Segment Open

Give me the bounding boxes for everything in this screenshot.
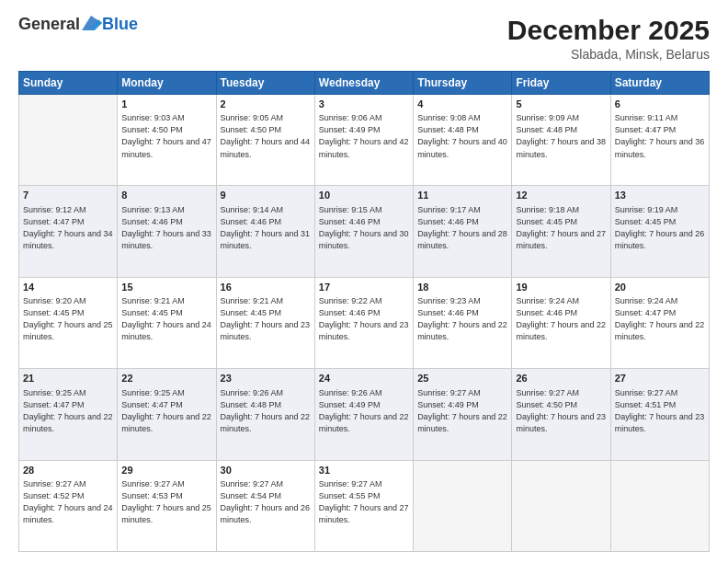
day-number: 18 [417,281,507,294]
day-number: 19 [516,281,606,294]
table-row: 9Sunrise: 9:14 AMSunset: 4:46 PMDaylight… [216,186,314,277]
col-monday: Monday [118,72,216,95]
day-info: Sunrise: 9:05 AMSunset: 4:50 PMDaylight:… [221,112,311,160]
table-row: 14Sunrise: 9:20 AMSunset: 4:45 PMDayligh… [19,277,118,368]
day-info: Sunrise: 9:17 AMSunset: 4:46 PMDaylight:… [417,204,507,252]
table-row: 21Sunrise: 9:25 AMSunset: 4:47 PMDayligh… [19,369,118,460]
day-info: Sunrise: 9:25 AMSunset: 4:47 PMDaylight:… [121,387,211,435]
day-number: 30 [221,464,311,477]
calendar-week-row: 21Sunrise: 9:25 AMSunset: 4:47 PMDayligh… [19,369,710,460]
day-info: Sunrise: 9:21 AMSunset: 4:45 PMDaylight:… [221,295,311,343]
table-row: 26Sunrise: 9:27 AMSunset: 4:50 PMDayligh… [512,369,610,460]
day-info: Sunrise: 9:13 AMSunset: 4:46 PMDaylight:… [121,204,211,252]
day-info: Sunrise: 9:27 AMSunset: 4:53 PMDaylight:… [121,478,211,526]
table-row: 10Sunrise: 9:15 AMSunset: 4:46 PMDayligh… [314,186,413,277]
day-number: 8 [121,189,211,202]
table-row: 16Sunrise: 9:21 AMSunset: 4:45 PMDayligh… [216,277,314,368]
table-row: 19Sunrise: 9:24 AMSunset: 4:46 PMDayligh… [512,277,610,368]
day-number: 23 [221,372,311,385]
table-row: 25Sunrise: 9:27 AMSunset: 4:49 PMDayligh… [414,369,512,460]
col-thursday: Thursday [414,72,512,95]
day-number: 6 [615,98,705,111]
table-row [414,460,512,551]
header: General Blue December 2025 Slabada, Mins… [18,15,710,62]
table-row: 7Sunrise: 9:12 AMSunset: 4:47 PMDaylight… [19,186,118,277]
day-number: 12 [516,189,606,202]
day-info: Sunrise: 9:26 AMSunset: 4:48 PMDaylight:… [221,387,311,435]
day-number: 13 [615,189,705,202]
day-number: 5 [516,98,606,111]
calendar-week-row: 7Sunrise: 9:12 AMSunset: 4:47 PMDaylight… [19,186,710,277]
day-info: Sunrise: 9:27 AMSunset: 4:49 PMDaylight:… [417,387,507,435]
day-number: 10 [319,189,409,202]
table-row: 4Sunrise: 9:08 AMSunset: 4:48 PMDaylight… [414,95,512,186]
subtitle: Slabada, Minsk, Belarus [507,47,710,62]
table-row: 5Sunrise: 9:09 AMSunset: 4:48 PMDaylight… [512,95,610,186]
day-number: 2 [221,98,311,111]
day-info: Sunrise: 9:03 AMSunset: 4:50 PMDaylight:… [121,112,211,160]
table-row [19,95,118,186]
day-info: Sunrise: 9:26 AMSunset: 4:49 PMDaylight:… [319,387,409,435]
day-info: Sunrise: 9:15 AMSunset: 4:46 PMDaylight:… [319,204,409,252]
day-number: 11 [417,189,507,202]
table-row: 17Sunrise: 9:22 AMSunset: 4:46 PMDayligh… [314,277,413,368]
table-row: 18Sunrise: 9:23 AMSunset: 4:46 PMDayligh… [414,277,512,368]
calendar-week-row: 28Sunrise: 9:27 AMSunset: 4:52 PMDayligh… [19,460,710,551]
table-row [610,460,709,551]
day-number: 28 [23,464,113,477]
day-number: 9 [221,189,311,202]
day-number: 1 [121,98,211,111]
day-info: Sunrise: 9:09 AMSunset: 4:48 PMDaylight:… [516,112,606,160]
col-wednesday: Wednesday [314,72,413,95]
table-row: 22Sunrise: 9:25 AMSunset: 4:47 PMDayligh… [118,369,216,460]
day-number: 22 [121,372,211,385]
day-number: 17 [319,281,409,294]
day-info: Sunrise: 9:27 AMSunset: 4:50 PMDaylight:… [516,387,606,435]
day-number: 20 [615,281,705,294]
day-info: Sunrise: 9:20 AMSunset: 4:45 PMDaylight:… [23,295,113,343]
table-row: 31Sunrise: 9:27 AMSunset: 4:55 PMDayligh… [314,460,413,551]
table-row: 13Sunrise: 9:19 AMSunset: 4:45 PMDayligh… [610,186,709,277]
table-row: 11Sunrise: 9:17 AMSunset: 4:46 PMDayligh… [414,186,512,277]
calendar-week-row: 1Sunrise: 9:03 AMSunset: 4:50 PMDaylight… [19,95,710,186]
day-info: Sunrise: 9:25 AMSunset: 4:47 PMDaylight:… [23,387,113,435]
logo: General Blue [18,15,138,34]
day-number: 16 [221,281,311,294]
day-number: 31 [319,464,409,477]
day-info: Sunrise: 9:27 AMSunset: 4:51 PMDaylight:… [615,387,705,435]
calendar-header-row: Sunday Monday Tuesday Wednesday Thursday… [19,72,710,95]
table-row [512,460,610,551]
day-info: Sunrise: 9:06 AMSunset: 4:49 PMDaylight:… [319,112,409,160]
main-title: December 2025 [507,15,710,45]
day-number: 29 [121,464,211,477]
day-info: Sunrise: 9:12 AMSunset: 4:47 PMDaylight:… [23,204,113,252]
logo-icon [82,16,102,30]
title-section: December 2025 Slabada, Minsk, Belarus [507,15,710,62]
table-row: 15Sunrise: 9:21 AMSunset: 4:45 PMDayligh… [118,277,216,368]
col-sunday: Sunday [19,72,118,95]
day-number: 7 [23,189,113,202]
table-row: 27Sunrise: 9:27 AMSunset: 4:51 PMDayligh… [610,369,709,460]
col-friday: Friday [512,72,610,95]
table-row: 23Sunrise: 9:26 AMSunset: 4:48 PMDayligh… [216,369,314,460]
day-info: Sunrise: 9:19 AMSunset: 4:45 PMDaylight:… [615,204,705,252]
calendar-week-row: 14Sunrise: 9:20 AMSunset: 4:45 PMDayligh… [19,277,710,368]
col-saturday: Saturday [610,72,709,95]
day-number: 15 [121,281,211,294]
day-info: Sunrise: 9:11 AMSunset: 4:47 PMDaylight:… [615,112,705,160]
calendar-table: Sunday Monday Tuesday Wednesday Thursday… [18,71,710,552]
day-number: 26 [516,372,606,385]
col-tuesday: Tuesday [216,72,314,95]
day-number: 27 [615,372,705,385]
day-info: Sunrise: 9:24 AMSunset: 4:47 PMDaylight:… [615,295,705,343]
day-info: Sunrise: 9:27 AMSunset: 4:55 PMDaylight:… [319,478,409,526]
day-info: Sunrise: 9:21 AMSunset: 4:45 PMDaylight:… [121,295,211,343]
table-row: 12Sunrise: 9:18 AMSunset: 4:45 PMDayligh… [512,186,610,277]
logo-general-text: General [18,15,80,34]
day-number: 3 [319,98,409,111]
day-info: Sunrise: 9:14 AMSunset: 4:46 PMDaylight:… [221,204,311,252]
day-info: Sunrise: 9:24 AMSunset: 4:46 PMDaylight:… [516,295,606,343]
table-row: 28Sunrise: 9:27 AMSunset: 4:52 PMDayligh… [19,460,118,551]
day-number: 24 [319,372,409,385]
day-number: 14 [23,281,113,294]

Segment Closed

> **TASK**: Send back the listing exactly as it stands. Do not include the pictures.

> **EXERCISE SOLUTION**:
Give me the bounding boxes for everything in this screenshot.
day-number: 18 [417,281,507,294]
day-number: 19 [516,281,606,294]
table-row: 9Sunrise: 9:14 AMSunset: 4:46 PMDaylight… [216,186,314,277]
col-monday: Monday [118,72,216,95]
day-info: Sunrise: 9:05 AMSunset: 4:50 PMDaylight:… [221,112,311,160]
table-row: 14Sunrise: 9:20 AMSunset: 4:45 PMDayligh… [19,277,118,368]
day-info: Sunrise: 9:17 AMSunset: 4:46 PMDaylight:… [417,204,507,252]
table-row: 21Sunrise: 9:25 AMSunset: 4:47 PMDayligh… [19,369,118,460]
day-info: Sunrise: 9:25 AMSunset: 4:47 PMDaylight:… [121,387,211,435]
day-number: 30 [221,464,311,477]
calendar-week-row: 21Sunrise: 9:25 AMSunset: 4:47 PMDayligh… [19,369,710,460]
day-info: Sunrise: 9:21 AMSunset: 4:45 PMDaylight:… [221,295,311,343]
table-row: 26Sunrise: 9:27 AMSunset: 4:50 PMDayligh… [512,369,610,460]
day-info: Sunrise: 9:13 AMSunset: 4:46 PMDaylight:… [121,204,211,252]
day-info: Sunrise: 9:27 AMSunset: 4:53 PMDaylight:… [121,478,211,526]
table-row: 10Sunrise: 9:15 AMSunset: 4:46 PMDayligh… [314,186,413,277]
day-number: 8 [121,189,211,202]
table-row: 16Sunrise: 9:21 AMSunset: 4:45 PMDayligh… [216,277,314,368]
table-row: 19Sunrise: 9:24 AMSunset: 4:46 PMDayligh… [512,277,610,368]
day-number: 23 [221,372,311,385]
table-row: 25Sunrise: 9:27 AMSunset: 4:49 PMDayligh… [414,369,512,460]
col-thursday: Thursday [414,72,512,95]
day-number: 6 [615,98,705,111]
table-row [414,460,512,551]
header: General Blue December 2025 Slabada, Mins… [18,15,710,62]
table-row: 7Sunrise: 9:12 AMSunset: 4:47 PMDaylight… [19,186,118,277]
day-number: 12 [516,189,606,202]
day-info: Sunrise: 9:26 AMSunset: 4:48 PMDaylight:… [221,387,311,435]
day-number: 13 [615,189,705,202]
day-number: 5 [516,98,606,111]
calendar-week-row: 7Sunrise: 9:12 AMSunset: 4:47 PMDaylight… [19,186,710,277]
day-info: Sunrise: 9:27 AMSunset: 4:49 PMDaylight:… [417,387,507,435]
day-number: 10 [319,189,409,202]
table-row: 4Sunrise: 9:08 AMSunset: 4:48 PMDaylight… [414,95,512,186]
subtitle: Slabada, Minsk, Belarus [507,47,710,62]
table-row: 5Sunrise: 9:09 AMSunset: 4:48 PMDaylight… [512,95,610,186]
day-number: 2 [221,98,311,111]
day-info: Sunrise: 9:03 AMSunset: 4:50 PMDaylight:… [121,112,211,160]
table-row [19,95,118,186]
day-info: Sunrise: 9:26 AMSunset: 4:49 PMDaylight:… [319,387,409,435]
day-info: Sunrise: 9:15 AMSunset: 4:46 PMDaylight:… [319,204,409,252]
day-number: 11 [417,189,507,202]
table-row: 17Sunrise: 9:22 AMSunset: 4:46 PMDayligh… [314,277,413,368]
table-row: 18Sunrise: 9:23 AMSunset: 4:46 PMDayligh… [414,277,512,368]
calendar-week-row: 28Sunrise: 9:27 AMSunset: 4:52 PMDayligh… [19,460,710,551]
table-row [610,460,709,551]
day-number: 28 [23,464,113,477]
day-number: 9 [221,189,311,202]
day-number: 1 [121,98,211,111]
day-info: Sunrise: 9:09 AMSunset: 4:48 PMDaylight:… [516,112,606,160]
col-wednesday: Wednesday [314,72,413,95]
table-row: 22Sunrise: 9:25 AMSunset: 4:47 PMDayligh… [118,369,216,460]
day-number: 22 [121,372,211,385]
day-number: 17 [319,281,409,294]
day-info: Sunrise: 9:27 AMSunset: 4:50 PMDaylight:… [516,387,606,435]
day-number: 20 [615,281,705,294]
day-info: Sunrise: 9:20 AMSunset: 4:45 PMDaylight:… [23,295,113,343]
table-row: 31Sunrise: 9:27 AMSunset: 4:55 PMDayligh… [314,460,413,551]
table-row: 13Sunrise: 9:19 AMSunset: 4:45 PMDayligh… [610,186,709,277]
table-row: 11Sunrise: 9:17 AMSunset: 4:46 PMDayligh… [414,186,512,277]
calendar-week-row: 1Sunrise: 9:03 AMSunset: 4:50 PMDaylight… [19,95,710,186]
day-info: Sunrise: 9:25 AMSunset: 4:47 PMDaylight:… [23,387,113,435]
logo: General Blue [18,15,138,34]
day-number: 16 [221,281,311,294]
day-number: 31 [319,464,409,477]
day-info: Sunrise: 9:27 AMSunset: 4:51 PMDaylight:… [615,387,705,435]
calendar-header-row: Sunday Monday Tuesday Wednesday Thursday… [19,72,710,95]
table-row [512,460,610,551]
day-info: Sunrise: 9:06 AMSunset: 4:49 PMDaylight:… [319,112,409,160]
main-title: December 2025 [507,15,710,45]
day-number: 29 [121,464,211,477]
day-info: Sunrise: 9:12 AMSunset: 4:47 PMDaylight:… [23,204,113,252]
logo-icon [82,16,102,30]
title-section: December 2025 Slabada, Minsk, Belarus [507,15,710,62]
table-row: 15Sunrise: 9:21 AMSunset: 4:45 PMDayligh… [118,277,216,368]
col-sunday: Sunday [19,72,118,95]
day-number: 7 [23,189,113,202]
table-row: 27Sunrise: 9:27 AMSunset: 4:51 PMDayligh… [610,369,709,460]
col-friday: Friday [512,72,610,95]
table-row: 23Sunrise: 9:26 AMSunset: 4:48 PMDayligh… [216,369,314,460]
day-info: Sunrise: 9:19 AMSunset: 4:45 PMDaylight:… [615,204,705,252]
calendar-week-row: 14Sunrise: 9:20 AMSunset: 4:45 PMDayligh… [19,277,710,368]
col-saturday: Saturday [610,72,709,95]
day-number: 15 [121,281,211,294]
day-info: Sunrise: 9:11 AMSunset: 4:47 PMDaylight:… [615,112,705,160]
calendar-table: Sunday Monday Tuesday Wednesday Thursday… [18,71,710,552]
day-number: 26 [516,372,606,385]
col-tuesday: Tuesday [216,72,314,95]
day-number: 27 [615,372,705,385]
day-info: Sunrise: 9:24 AMSunset: 4:47 PMDaylight:… [615,295,705,343]
day-info: Sunrise: 9:27 AMSunset: 4:55 PMDaylight:… [319,478,409,526]
day-info: Sunrise: 9:21 AMSunset: 4:45 PMDaylight:… [121,295,211,343]
table-row: 12Sunrise: 9:18 AMSunset: 4:45 PMDayligh… [512,186,610,277]
logo-general-text: General [18,15,80,34]
day-number: 3 [319,98,409,111]
day-info: Sunrise: 9:14 AMSunset: 4:46 PMDaylight:… [221,204,311,252]
day-info: Sunrise: 9:24 AMSunset: 4:46 PMDaylight:… [516,295,606,343]
table-row: 28Sunrise: 9:27 AMSunset: 4:52 PMDayligh… [19,460,118,551]
day-number: 24 [319,372,409,385]
day-number: 14 [23,281,113,294]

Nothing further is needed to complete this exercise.